Somehow I missed Issue 695 Compile-time calculation errors in constexpr functions which revolves over the wording of section 5 paragraph 4 which used to say (emphasis mine going forward):

If during the evaluation of an expression, the result is not mathematically defined or not in the range of representable values for its type, the behavior is undefined, unless such an expression appears where an integral constant expression is required (5.19 [expr.const]), in which case the program is ill-formed.

and goes on to say:

intended as an acceptable Standardese circumlocution for “evaluated at compile time,” a concept that is not directly defined by the Standard.

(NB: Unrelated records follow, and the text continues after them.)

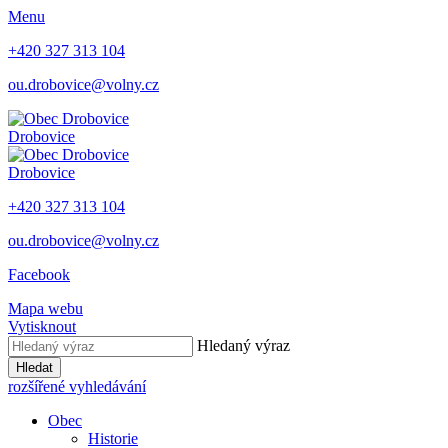
Menu
+420 327 313 104
ou.drobovice@volny.cz
Drobovice
Drobovice
+420 327 313 104
ou.drobovice@volny.cz
Facebook
Mapa webu
Vytisknout
Hledaný výraz
Hledat
rozšířené vyhledávání
Obec
Historie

It is not clear that this formulation adequately covers constexpr functions.

and a later note says:

[...]There is a tension between wanting to diagnose errors at compile time versus not diagnosing errors that will not actually occur at runtime.[...]The consensus of the CWG was that an expression like 1/0 should simply be considered non-constant; any diagnostic would result from the use of the expression in a context requiring a constant expression.

which if I am reading correctly confirms the intention was to be able to diagnose undefined behavior at compile time in the context requiring a constant expression.

We can not definitely say this was the intent but is does strongly suggest it was. The difference in how clang and gcc treat undefined shifts does leave some room for doubt.

I filed a gcc bug report: Right and left shift undefined behavior not an error in a constexpr. Although it seems like this is conforming, it does break SFINAE and we can see from my answer to Is it a conforming compiler extension to treat non-constexpr standard library functions as constexpr? that divergence in implementation observable to SFINAE users seems undesirable to the committee.

Solution 2:

When we talk about undefined behavior, it is important to remember that the Standard leaves the behavior undefined for these cases. It does not prohibit implementations from making stronger guarantees. For example some implementations may guarantee that signed integer overflow wraps around, while others may guarantee saturation.

Requiring compilers to process constant expressions involving undefined behavior would limit the guarantees that an implementation could make, restricting them to producing some value without side effects (what the Standard calls indeterminate value). That excludes a lot of the extended guarantees found in the real world.

For example, some implementation or companion standard (i.e. POSIX) may define the behavior of integral division by zero to generate a signal. That's a side effect which would be lost if the expression were calculated at compile-time instead.

So, these expressions are rejected at compile-time to avoid loss of side effects in the execution environment.

Solution 3:

There is another point to excluding undefined behavior from constant expressions: constant expressions should, by definition, be evaluated by the compiler at compile time. Allowing a constant expression to invoke undefined behavior would allow the compiler itself to show undefined behavior. And a compiler that formats your hard-drive because you compile some evil code is not something you want to have.